Our reform proposal also improves the so-called zone rules. Plans
will be required to look further into the future when estimating their
financial status, and will have to institute a form of stress testing
to check whether a plan can remain financially sustainable through
potential economic and demographic stresses. Depending on its health,
plans will have to bolster the steps they take when signs of financial
hardship arise. That is a pretty commonsense approach.
We will also replace current withdrawal-liability rules with a
simpler, more transparent, and consistent method for determining an
employer's liability if it withdraws from a multiemployer pension plan.
We have to look to the future. In doing so, the proposal includes a
new option for sponsors of multiemployer plans to establish a new
hybrid pension plan that we are going to call a composite plan. We have
heard a great deal of interest from smaller businesses and their
workers about the benefits of a composite plan approach, including less
costly operations and more certainty in the financing of these plans.
In closing, let me say that there are no perfect solutions to the
multiemployer pension crisis. But it is very true that the longer we
wait, the harder and more expensive this problem gets. But it is clear,
our solution is far better than allowing the system to continue on its
current path--to collapse--and far better than merely throwing Federal
money into plans without changing how they operate. The problem is
never going to be solved by waiting or by using taxpayers' money.
The House has essentially advanced a pure, no-strings-attached
bailout plan that throws taxpayer money to the plans in the hope that
they can somehow earn returns sufficient to keep them going. We rely a
great deal on the Congressional Budget Office around here for estimates
of the future, and the nonpartisan CBO has told us that the House's
proposal will not generate sustainability of pension plans or the
sustainability of the PBGC. So we had better not spend our time on
something the Congressional Budget Office says just isn't going to
bring a solution and definitely not a long-term solution to these
issues.
In contrast, the proposal that Senator Alexander and I are releasing
today addresses the immediate needs of the few multiemployer plans
facing immediate crisis in a manner that protects participant benefits
and also ensures a sustainable multiemployer pension system for the
long haul, and it does this all in a fiscally responsible way.

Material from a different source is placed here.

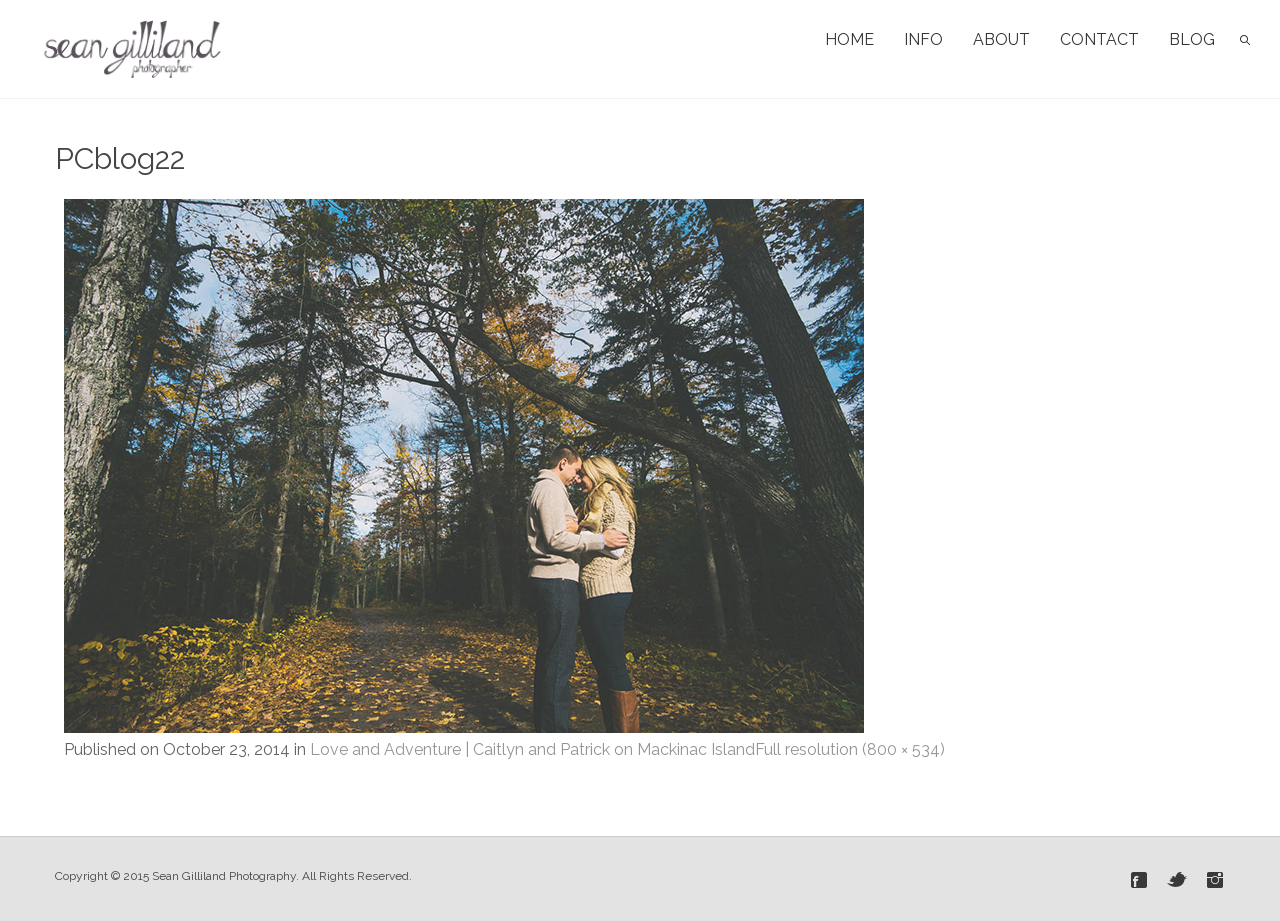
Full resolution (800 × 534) (850, 749)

Our proposal is not a giveaway to corporations or to unions, and it
is a better deal for the taxpayers than a future that would be an even
larger problem and PBGC funding needs that will almost surely be met
with a taxpayer bailout.
All participants in the system would make a sacrifice. Let me make
that clear. All participants in the system are going to sacrifice--
employers, unions, workers, and retirees. I am sure each one of those
groups isn't going to consider this fair and responsible, but with a
problem like this, if everybody doesn't give a little bit, it is never
going to be fair and responsible anyway. But with some shared pain will
come significant shared gain that will be to the benefit of over 1.5
million participants in about 125 multiemployer plans that are in
serious financial jeopardy.
Without changes to the current system, we can't say for sure that
people are going to get the benefits that they sacrificed for over a
lifetime of work. But our plan, we are confident, will benefit all
multiemployer plans and their participants by providing a stronger
system for the long haul and by promoting long-term solvency of the
PBGC.
Senator Alexander and I offer this proposal as a path forward for a
multiemployer pension system that we all know is in crisis.
Now, as we turn to getting this job done, I look forward to working
with my colleagues in the Senate and in the House of Representatives to
advance this proposal. We all know that just because you lay something
on the table, that it is not necessarily going to be passed that way.
So maybe there is some compromise needed. But whether it is this
proposal or a little bit of compromise, we have to get this piece of
legislation to the President's desk before more pension holders face
losses of the benefits they have earned and benefits that they were
promised.
I yield the floor.
I suggest the absence of a quorum.
The PRESIDING OFFICER (Mrs. Blackburn). The clerk will call the roll.
The bill clerk proceeded to call the roll.
Mr. CARPER. Madam President, I ask unanimous consent that the order
for the quorum call be rescinded.
The PRESIDING OFFICER. Without objection, it is so ordered.